Protected by a Collateral Warranty?

The outcomes in the cases of Scottish Widows Services v Harmon/CRM Facades and Scottish Widows Services v Kershaw Mechanical Services are a wake up call that liability can be incurred in providing collateral warranties.

Scottish Widows Services were assigned the lease to Port of Hamilton, as well as the collateral warranties provided to the original Tenant by the contractor and architect for the development. The roof of the building was leaking so Scottish Widows Services sought damages from the contractor and architect, for issues/defects in a development they had leased.

Scottish Widows Services knew of the defects before they acquired its interest and as such were in a position where they didn’t have any obligation under the lease to repair these defects. They did however chose to carry out the repairs of the own volition. They then sought to recover, but where they entitled to?

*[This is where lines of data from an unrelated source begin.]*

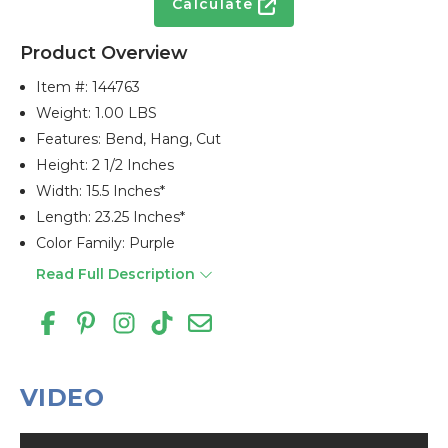
Calculate
Product Overview
Item #:
144763
Weight: 1.00 LBS
Features: Bend, Hang, Cut
Height: 2 1/2 Inches
Width: 15.5 Inches*
Length: 23.25 Inches*
Color Family: Purple
Read Full Description
VIDEO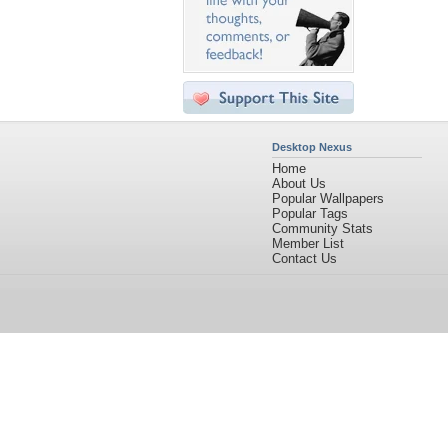
Desktop Nexus
Home
About Us
Popular Wallpapers
Popular Tags
Community Stats
Member List
Contact Us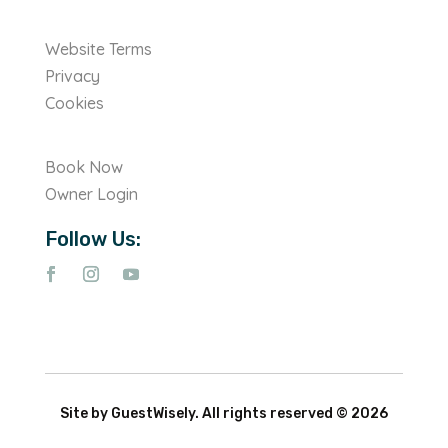
Website Terms
Privacy
Cookies
Book Now
Owner Login
Follow Us:
Site by GuestWisely. All rights reserved © 2026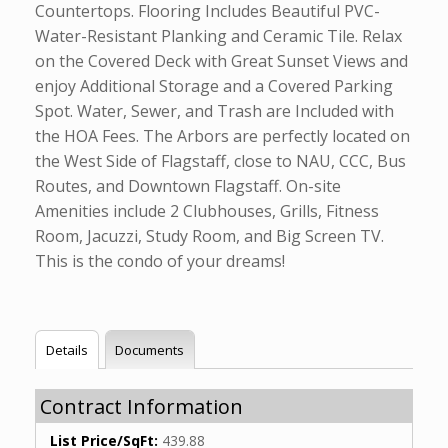
Countertops. Flooring Includes Beautiful PVC-
Water-Resistant Planking and Ceramic Tile. Relax
on the Covered Deck with Great Sunset Views and
enjoy Additional Storage and a Covered Parking
Spot. Water, Sewer, and Trash are Included with
the HOA Fees. The Arbors are perfectly located on
the West Side of Flagstaff, close to NAU, CCC, Bus
Routes, and Downtown Flagstaff. On-site
Amenities include 2 Clubhouses, Grills, Fitness
Room, Jacuzzi, Study Room, and Big Screen TV.
This is the condo of your dreams!
Details
Documents
Contract Information
List Price/SqFt:
439.88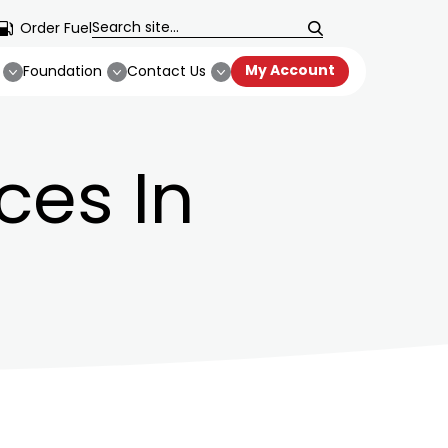
Order Fuel
My Account
Foundation
Contact Us
ces In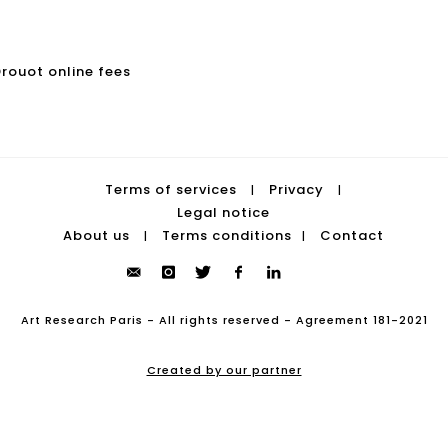
Drouot online fees
Terms of services
Privacy
|
|
Legal notice
About us
Terms conditions
Contact
|
|
Art Research Paris - All rights reserved - Agreement 181-2021
Created by our partner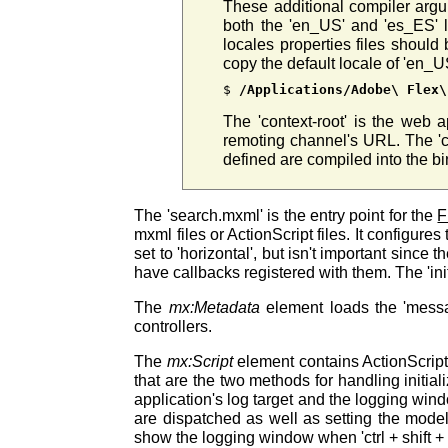
These additional compiler arg
both the 'en_US' and 'es_ES' l
locales properties files shoul
copy the default locale of 'en_U
$ 
/Applications/Adobe\ Flex\
The 'context-root' is the web a
remoting channel's URL. The 'co
defined are compiled into the b
The 'search.mxml' is the entry point for the
F
mxml files or ActionScript files. It configures
set to 'horizontal', but isn't important sinc
have callbacks registered with them. The 'in
The
mx:Metadata
element loads the 'mess
controllers.
The
mx:Script
element contains ActionScript. 
that are the two methods for handling initia
application's log target and the logging wind
are dispatched as well as setting the model
show the logging window when 'ctrl + shift + 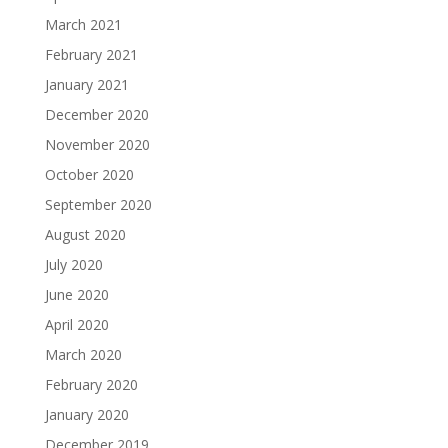
March 2021
February 2021
January 2021
December 2020
November 2020
October 2020
September 2020
August 2020
July 2020
June 2020
April 2020
March 2020
February 2020
January 2020
December 2019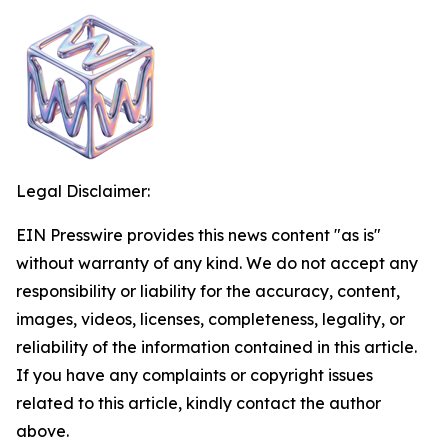
Legal Disclaimer:
EIN Presswire provides this news content "as is"
without warranty of any kind. We do not accept any
responsibility or liability for the accuracy, content,
images, videos, licenses, completeness, legality, or
reliability of the information contained in this article.
If you have any complaints or copyright issues
related to this article, kindly contact the author
above.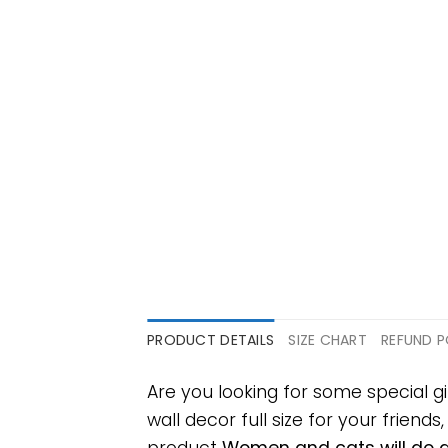
PRODUCT DETAILS
SIZE CHART
REFUND P
Are you looking for some special 
wall decor full size for your friends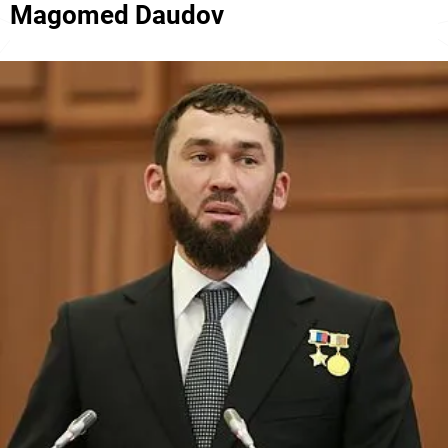
Magomed Daudov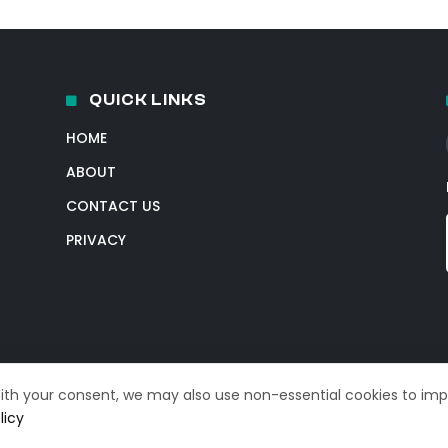
QUICK LINKS
HOME
ABOUT
CONTACT US
PRIVACY
With your consent, we may also use non-essential cookies to im
licy
© 2026 TechIntelPro. All Rights Reserved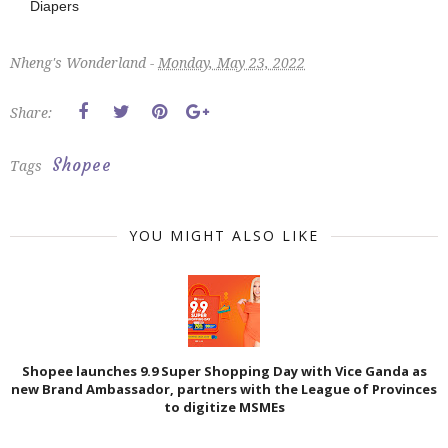
Diapers
Nheng's Wonderland -
Monday, May 23, 2022
Share:
Shopee
Tags
YOU MIGHT ALSO LIKE
Shopee launches 9.9 Super Shopping Day with Vice Ganda as
new Brand Ambassador, partners with the League of Provinces
to digitize MSMEs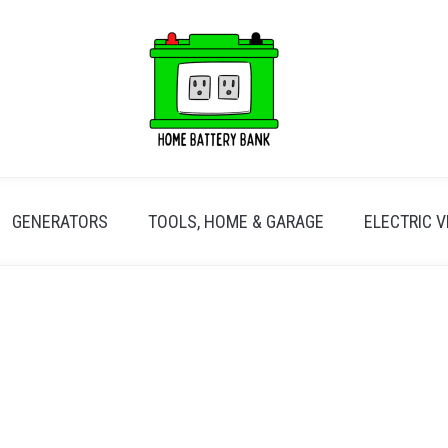
GENERATORS
TOOLS, HOME & GARAGE
ELECTRIC V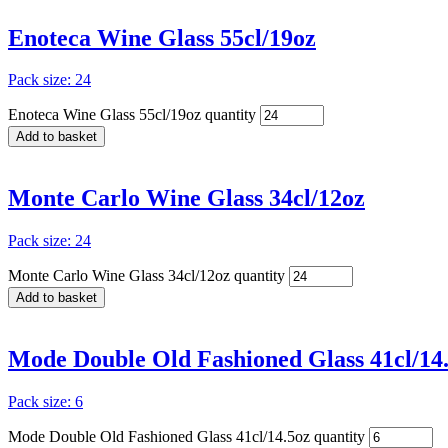
Enoteca Wine Glass 55cl/19oz
Pack size: 24
Enoteca Wine Glass 55cl/19oz quantity
Add to basket
Monte Carlo Wine Glass 34cl/12oz
Pack size: 24
Monte Carlo Wine Glass 34cl/12oz quantity
Add to basket
Mode Double Old Fashioned Glass 41cl/14
Pack size: 6
Mode Double Old Fashioned Glass 41cl/14.5oz quantity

The contractor and architect argued that the losses where self-inflicted as Scottish Widows Services knew the position when they were entering into the lease. Scottish Widows Services then accepted the premises in the condition it was in at the start of the lease (including the defects). It was also argued that the repairs were done for Scottish Widows Services’ convenience and not as a legal obligation. These arguments did not carry any weight with the court as the breach of collateral warranty remained the dominant cause of loss.

Scottish Widows Services only had to prove that they incurred reasonable costs in fixing the defects, which were a result of the breach of the collateral warranty. A beneficiary of a collateral warranty is not normally party to the terms of the original contract or appointment, they are unlikely to have an existing or future relationship with the granters of the warranty, so they are likely to pursue any legal remedy robustly.